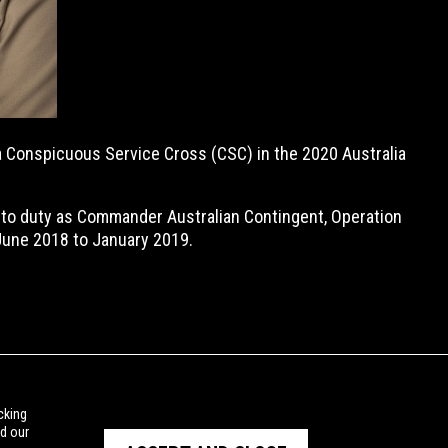
 a Conspicuous Service Cross (CSC) in the 2020 Australia
 to duty as Commander Australian Contingent, Operation
 June 2018 to January 2019.
cking
ad our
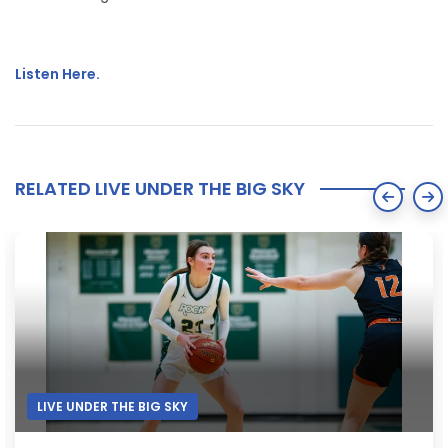
Listen Here.
RELATED LIVE UNDER THE BIG SKY
LIVE UNDER THE BIG SKY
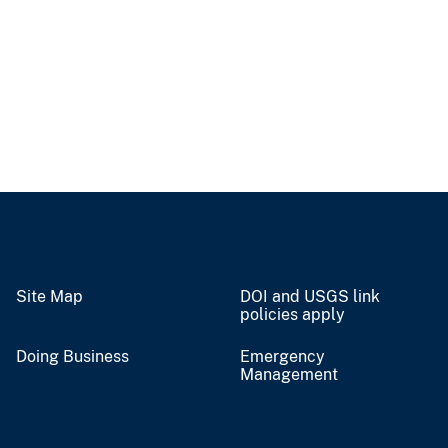
Site Map
DOI and USGS link
policies apply
Doing Business
Emergency
Management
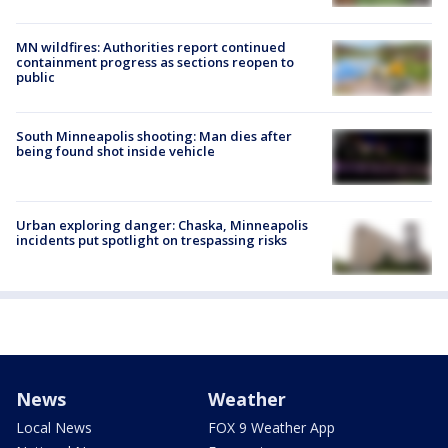
MN wildfires: Authorities report continued
containment progress as sections reopen to
public
South Minneapolis shooting: Man dies after
being found shot inside vehicle
Urban exploring danger: Chaska, Minneapolis
incidents put spotlight on trespassing risks
News
Weather
Local News
FOX 9 Weather App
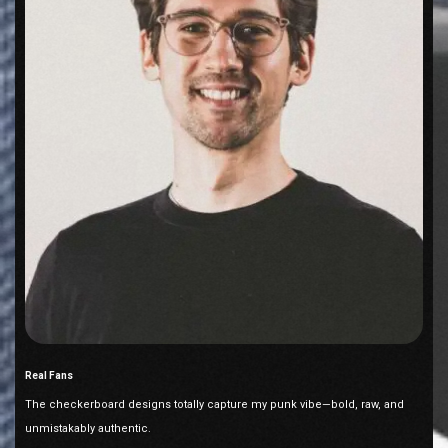
Real Fans
The checkerboard designs totally capture my punk vibe—bold, raw, and
unmistakably authentic.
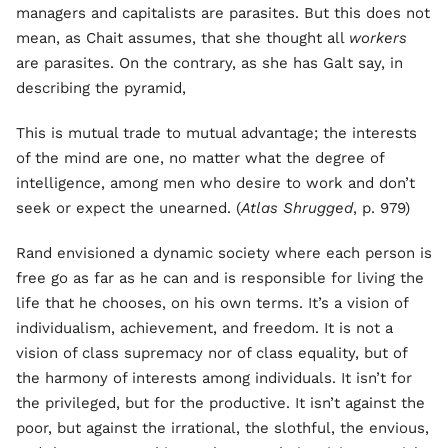
managers and capitalists are parasites. But this does not
mean, as Chait assumes, that she thought all
workers
are parasites. On the contrary, as she has Galt say, in
describing the pyramid,
This is mutual trade to mutual advantage; the interests
of the mind are one, no matter what the degree of
intelligence, among men who desire to work and don’t
seek or expect the unearned. (
Atlas Shrugged
, p. 979)
Rand envisioned a dynamic society where each person is
free go as far as he can and is responsible for living the
life that he chooses, on his own terms. It’s a vision of
individualism, achievement, and freedom. It is not a
vision of class supremacy nor of class equality, but of
the harmony of interests among individuals. It isn’t for
the privileged, but for the productive. It isn’t against the
poor, but against the irrational, the slothful, the envious,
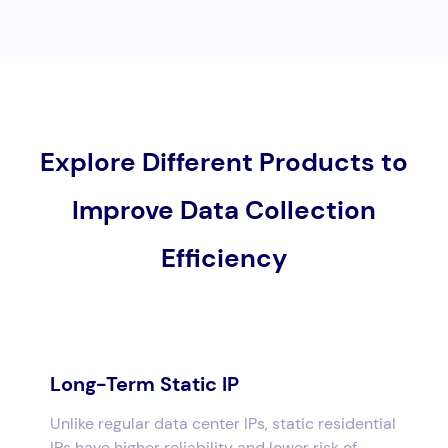
Explore Different Products to
Improve Data Collection
Efficiency
Long-Term Static IP
Unlike regular data center IPs, static residential
IPs have higher reliability and lower risk of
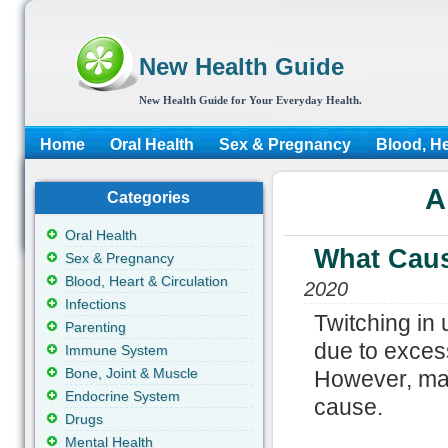
New Health Guide
New Health Guide for Your Everyday Health.
Home
Oral Health
Sex & Pregnancy
Blood, He
A
Categories
Oral Health
What Caus
Sex & Pregnancy
Blood, Heart & Circulation
2020
Infections
Twitching in
Parenting
due to exces
Immune System
Bone, Joint & Muscle
However, man
Endocrine System
cause.
Drugs
Mental Health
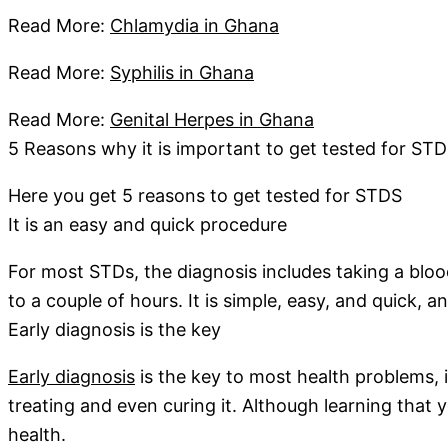
Read More:
Chlamydia in Ghana
Read More:
Syphilis in Ghana
Read More:
Genital Herpes in Ghana
5 Reasons why it is important to get tested for STD
Here you get 5 reasons to get tested for STDS
It is an easy and quick procedure
For most STDs, the diagnosis includes taking a bloo
to a couple of hours. It is simple, easy, and quick, 
Early diagnosis is the key
Early diagnosis
is the key to most health problems, i
treating and even curing it. Although learning that 
health.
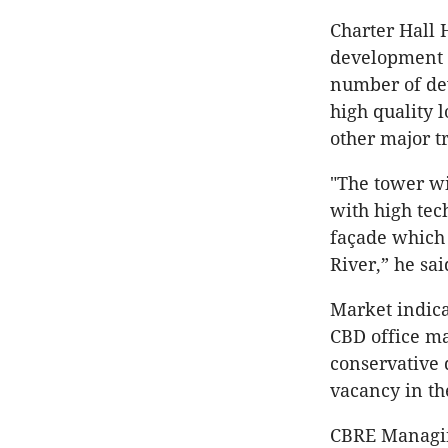
Charter Hall 
development o
number of dev
high quality 
other major t
"The tower wi
with high tec
façade which 
River,” he sai
Market indica
CBD office m
conservative 
vacancy in th
CBRE Managing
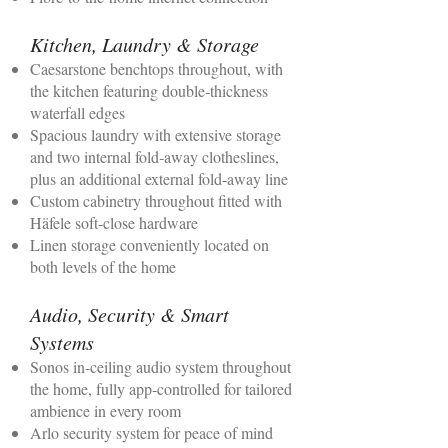
Kitchen, Laundry & Storage
Caesarstone benchtops throughout, with
the kitchen featuring double‑thickness
waterfall edges
Spacious laundry with extensive storage
and two internal fold‑away clotheslines,
plus an additional external fold‑away line
Custom cabinetry throughout fitted with
Häfele soft‑close hardware
Linen storage conveniently located on
both levels of the home
Audio, Security & Smart
Systems
Sonos in‑ceiling audio system throughout
the home, fully app‑controlled for tailored
ambience in every room
Arlo security system for peace of mind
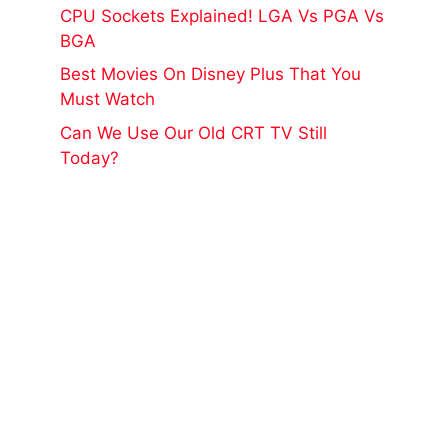
CPU Sockets Explained! LGA Vs PGA Vs
BGA
Best Movies On Disney Plus That You
Must Watch
Can We Use Our Old CRT TV Still
Today?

* * * * *

# [Work order]
When a line of the entries above contains the word "Guide", include it in a tally, then give that tally alone.

# [Solution below]
2